Sorun sadece Ermenistan ve Azerbaycan'la mı ilgili?

Şu anda herkes, ekonomik çöküş ve korona dolayısıyla çok yorgun görünüyor. Acaba herkesin müzakere masasına oturması ihtimali var mı?

Fotoğraf: AA

Lübnan'da bugünlerde herhangi bir haber kanalını dinlediğinizde, haberlerin temel olarak üç ana başlık altında toplandığını görebilirsiniz: İsrail ile sınırın çizilmesine ilişkin müzakereler, Hariri başkanlığında hükümetin kurulması, Ermenistan ile Azerbaycan arasında devam eden savaş.

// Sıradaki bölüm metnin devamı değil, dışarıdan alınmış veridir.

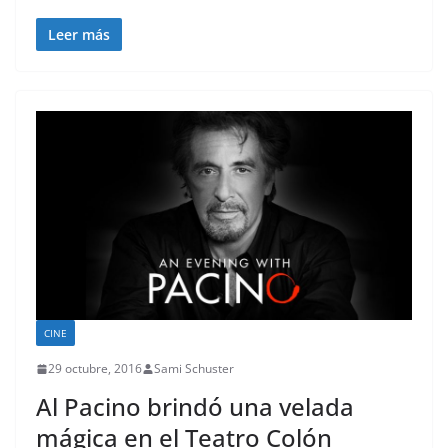
Leer más
CINE
29 octubre, 2016
Sami Schuster
Al Pacino brindó una velada
mágica en el Teatro Colón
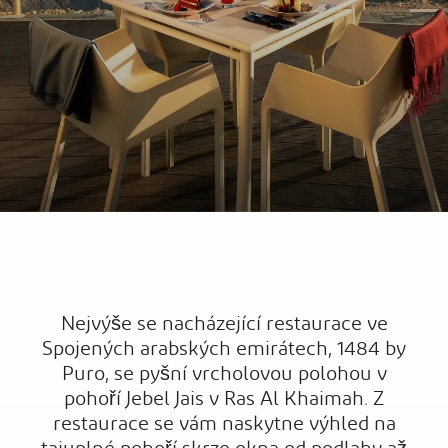
Nejvýše se nacházející restaurace ve
Spojených arabských emirátech, 1484 by
Puro, se pyšní vrcholovou polohou v
pohoří Jebel Jais v Ras Al Khaimah. Z
restaurace se vám naskytne výhled na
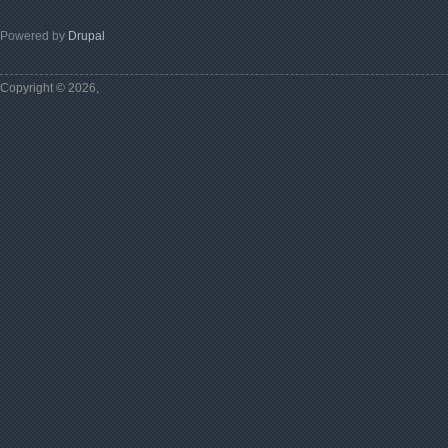
Powered by
Drupal
Copyright © 2026,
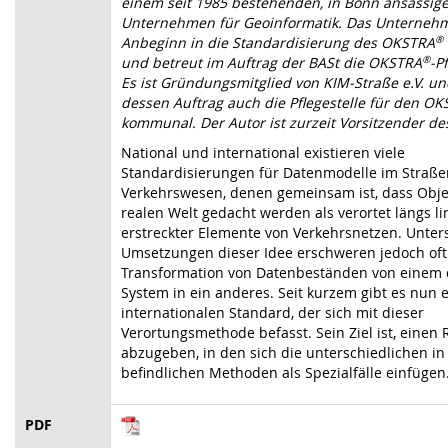
einem seit 1985 bestehenden, in Bonn ansässig
Unternehmen für Geoinformatik. Das Unternehm
Anbeginn in die Standardisierung des OKSTRA
®
und betreut im Auftrag der BASt die OKSTRA
®
-P
Es ist Gründungsmitglied von KIM-Straße e.V. un
dessen Auftrag auch die Pflegestelle für den O
kommunal. Der Autor ist zurzeit Vorsitzender de
National und international existieren viele
Standardisierungen für Datenmodelle im Straße
Verkehrswesen, denen gemeinsam ist, dass Obje
realen Welt gedacht werden als verortet längs li
erstreckter Elemente von Verkehrsnetzen. Unter
Umsetzungen dieser Idee erschweren jedoch oft
Transformation von Datenbeständen von einem 
System in ein anderes. Seit kurzem gibt es nun 
internationalen Standard, der sich mit dieser
Verortungsmethode befasst. Sein Ziel ist, eine
abzugeben, in den sich die unterschiedlichen i
befindlichen Methoden als Spezialfälle einfügen
PDF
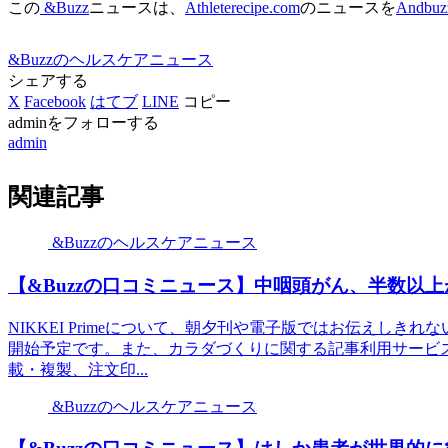
この
&Buzz
ニュースは、
Athleterecipe.com
のニュースを
Andbuz
&Buzzのヘルスケアニュース
シェアする
X
Facebook
はてブ
LINE
コピー
adminをフォローする
admin
関連記事
&Buzzのヘルスケアニュース
【&Buzzの口コミニュース】中咽頭がん、半数以上
NIKKEI Primeについて、朝夕刊や電子版ではお伝えし
開始予定です。また、カラダづくりに関する記事利用サービ
載・複製、注文印...
&Buzzのヘルスケアニュース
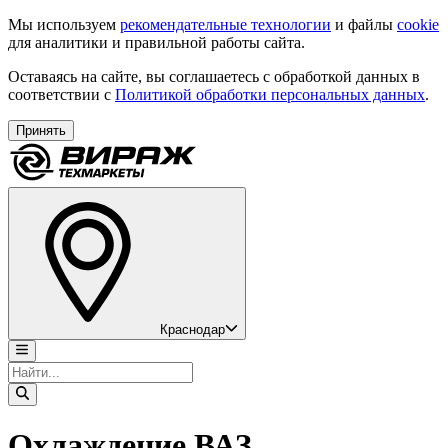
Мы используем
рекомендательные технологии
и файлы
cookie
для аналитики и правильной работы сайта.
Оставаясь на сайте, вы соглашаетесь с обработкой данных в
соответствии с
Политикой обработки персональных данных
.
Принять
Краснодар
Охлаждение ВАЗ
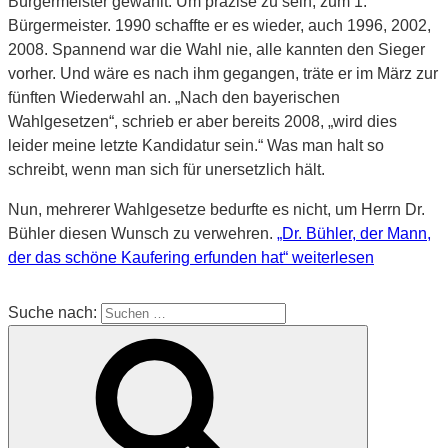
Bürgermeister gewählt. Um präzise zu sein, zum 1.
Bürgermeister. 1990 schaffte er es wieder, auch 1996, 2002,
2008. Spannend war die Wahl nie, alle kannten den Sieger
vorher. Und wäre es nach ihm gegangen, träte er im März zur
fünften Wiederwahl an. „Nach den bayerischen
Wahlgesetzen“, schrieb er aber bereits 2008, „wird dies
leider meine letzte Kandidatur sein.“ Was man halt so
schreibt, wenn man sich für unersetzlich hält.
Nun, mehrerer Wahlgesetze bedurfte es nicht, um Herrn Dr.
Bühler diesen Wunsch zu verwehren.
„Dr. Bühler, der Mann,
der das schöne Kaufering erfunden hat“
weiterlesen
Suche nach:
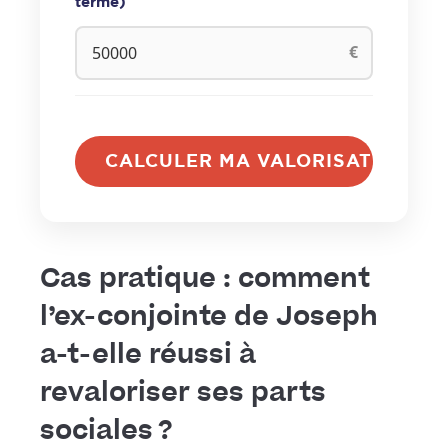
terme)
€
CALCULER MA VALORISATION
Cas pratique : comment
l’ex-conjointe de Joseph
a-t-elle réussi à
revaloriser ses parts
sociales ?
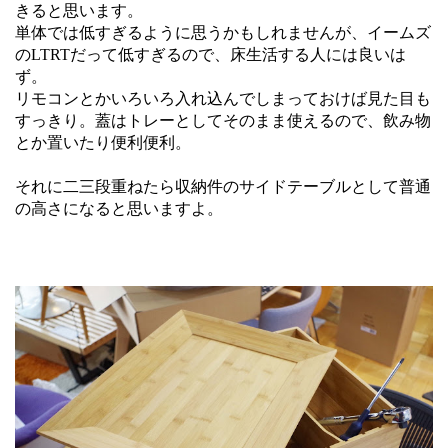
きると思います。
単体では低すぎるように思うかもしれませんが、イームズ
のLTRTだって低すぎるので、床生活する人には良いは
ず。
リモコンとかいろいろ入れ込んでしまっておけば見た目も
すっきり。蓋はトレーとしてそのまま使えるので、飲み物
とか置いたり便利便利。
それに二三段重ねたら収納件のサイドテーブルとして普通
の高さになると思いますよ。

Kafkasya'daki savaşa ilişkin haberler, ekonomik çöküş ve korona salgınının yeni dalgasının yanı sıra ABD seçimlerinden bile önce geliyor.


Lübnan kanalları, Ermenistan ve Dağlık Karabağ bölgesine 'savaş muhabirleri' gönderdiler. Dolayısıyla Ermeni bakış açısının bu haberlerde kendini göstermesi normaldir.

Bu, Lübnan'da bir Ermeni azınlığın varlığıyla da açıklanabilir. Bu azınlığın üçte biri Ermenistan'a ve dörtte biri ise Batı ülkelerine göç etti. Aynı şey Suriye Ermenileri için de söylenebilir.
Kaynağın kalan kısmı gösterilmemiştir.